Potig

Hanneke Gunsing, chef bordjes, tulpenpoter, bewateraar.

Ook de collega’s, die anders elke week buiten flink aanpoten, zaten en bleven in de kas. Het stortregende. De twee mannen kregen een tree met varentjes voorgezet. Met chirurgische precisie punten ze de plantjes bij, zodat ze publieksvriendelijk tentoongesteld konden worden. Water geven in de kas staat altijd op de corveelijst. Dat lijkt makkelijker dan het is. Voordat je ’t weet verzuipt d’ene plant en versmacht d’andere. ’t Is een fingerspitzengefĂĽhl: je vinger in de aarde steken en de vochtigheid aanvoelen. En dan al of niet en in welke mate bewateren.

Ik moest ook aanpoten, letterlijk. Nu staat tulpenbollen poten niet als vaardigheid op mijn Hollandse CV, helaas. Schaatsen, haring happen en snert laat ik ook graag aan mij voorbijgaan. En op mijn klompen voel ik voornamelijk iets aan. Maar nu pootte ik. Een primeur! 
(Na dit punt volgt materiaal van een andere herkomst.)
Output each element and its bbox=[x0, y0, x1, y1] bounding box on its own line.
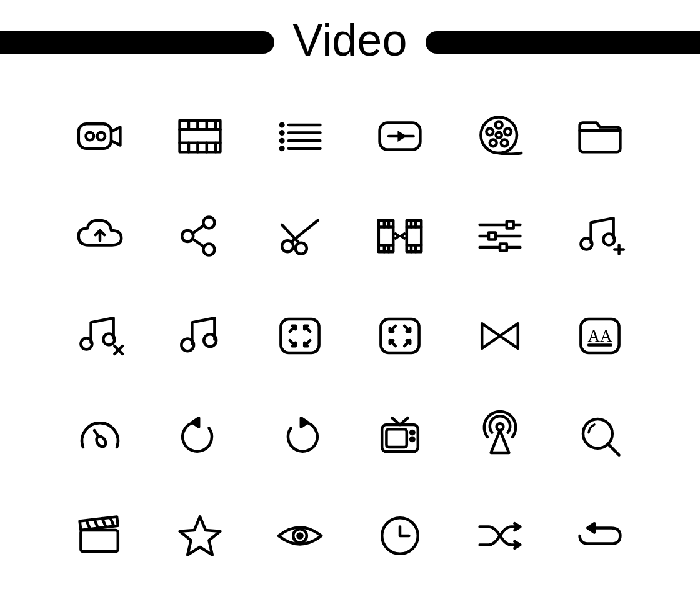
svg-point-34 bbox=[203, 244, 214, 255]
cloud-upload-icon bbox=[50, 186, 150, 286]
svg-point-16 bbox=[281, 131, 284, 134]
svg-point-28 bbox=[501, 139, 508, 146]
svg-point-26 bbox=[496, 122, 502, 129]
folder-icon bbox=[550, 86, 650, 186]
fullscreen-expand-icon bbox=[250, 286, 350, 386]
undo-icon bbox=[150, 386, 250, 486]
svg-rect-60 bbox=[500, 244, 507, 251]
svg-rect-3 bbox=[180, 121, 221, 152]
svg-point-20 bbox=[281, 147, 284, 151]
svg-line-36 bbox=[192, 239, 204, 247]
music-add-icon bbox=[550, 186, 650, 286]
star-icon bbox=[150, 486, 250, 586]
svg-point-18 bbox=[281, 139, 284, 142]
svg-rect-58 bbox=[489, 233, 496, 240]
header-decor-left bbox=[0, 31, 274, 54]
svg-rect-71 bbox=[281, 319, 319, 353]
svg-point-38 bbox=[296, 243, 307, 254]
svg-rect-56 bbox=[507, 222, 514, 229]
svg-point-80 bbox=[411, 431, 414, 434]
svg-line-35 bbox=[192, 225, 204, 234]
header-decor-right bbox=[426, 31, 700, 54]
svg-point-27 bbox=[504, 128, 511, 135]
svg-point-76 bbox=[94, 435, 108, 448]
svg-point-14 bbox=[281, 124, 284, 127]
svg-text:AA: AA bbox=[588, 327, 612, 345]
music-note-icon bbox=[150, 286, 250, 386]
svg-point-2 bbox=[98, 132, 106, 141]
font-size-icon: AA bbox=[550, 286, 650, 386]
sliders-icon bbox=[450, 186, 550, 286]
share-icon bbox=[150, 186, 250, 286]
svg-point-32 bbox=[203, 217, 214, 228]
broadcast-antenna-icon bbox=[450, 386, 550, 486]
svg-line-77 bbox=[94, 430, 99, 437]
film-strip-icon bbox=[150, 86, 250, 186]
list-icon bbox=[250, 86, 350, 186]
video-camera-icon bbox=[50, 86, 150, 186]
svg-line-88 bbox=[102, 518, 106, 526]
scissors-icon bbox=[250, 186, 350, 286]
page-title: Video bbox=[289, 17, 411, 67]
clock-icon bbox=[350, 486, 450, 586]
svg-point-25 bbox=[496, 132, 502, 138]
icon-grid: AA bbox=[50, 86, 650, 586]
film-reel-icon bbox=[450, 86, 550, 186]
svg-line-87 bbox=[94, 520, 98, 528]
svg-line-86 bbox=[86, 521, 89, 529]
loop-icon bbox=[550, 486, 650, 586]
shuffle-icon bbox=[450, 486, 550, 586]
svg-rect-41 bbox=[379, 220, 393, 252]
television-icon bbox=[350, 386, 450, 486]
svg-point-33 bbox=[182, 230, 193, 242]
speedometer-icon bbox=[50, 386, 150, 486]
clapperboard-icon bbox=[50, 486, 150, 586]
eye-icon bbox=[250, 486, 350, 586]
music-remove-icon bbox=[50, 286, 150, 386]
svg-line-84 bbox=[609, 445, 619, 455]
svg-point-81 bbox=[411, 438, 414, 441]
fullscreen-collapse-icon bbox=[350, 286, 450, 386]
svg-point-29 bbox=[490, 139, 497, 146]
film-merge-icon bbox=[350, 186, 450, 286]
svg-point-1 bbox=[86, 132, 94, 141]
svg-rect-72 bbox=[381, 319, 419, 353]
header: Video bbox=[0, 0, 700, 67]
svg-rect-79 bbox=[386, 429, 406, 447]
svg-rect-85 bbox=[81, 530, 118, 551]
play-video-icon bbox=[350, 86, 450, 186]
svg-rect-48 bbox=[407, 220, 421, 252]
search-icon bbox=[550, 386, 650, 486]
svg-point-30 bbox=[486, 128, 493, 135]
svg-point-91 bbox=[298, 533, 302, 538]
bowtie-icon bbox=[450, 286, 550, 386]
svg-point-83 bbox=[583, 419, 612, 448]
redo-icon bbox=[250, 386, 350, 486]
O nee, de allereerste activiteit als vrijwilliger greep plaats op mijn kennismakingsgesprek: drie kleine potjes moesten worden bepoot met piepkleine op elkaar lijkende bolletjes. Met een bordje met ‘krokus?’ erbij. Ik slaagde voor de test en weken later bleken er 2x sneeuwklokjes en 1x krokus te bloeien. En was ik inmiddels ‘chef bordjes’. Inmiddels ziet de Oude Dame wit van de sneeuwklokjes en bloost ze paars van de kro-kussen.

Ik voel de lente aankomen met al dat pootgoed!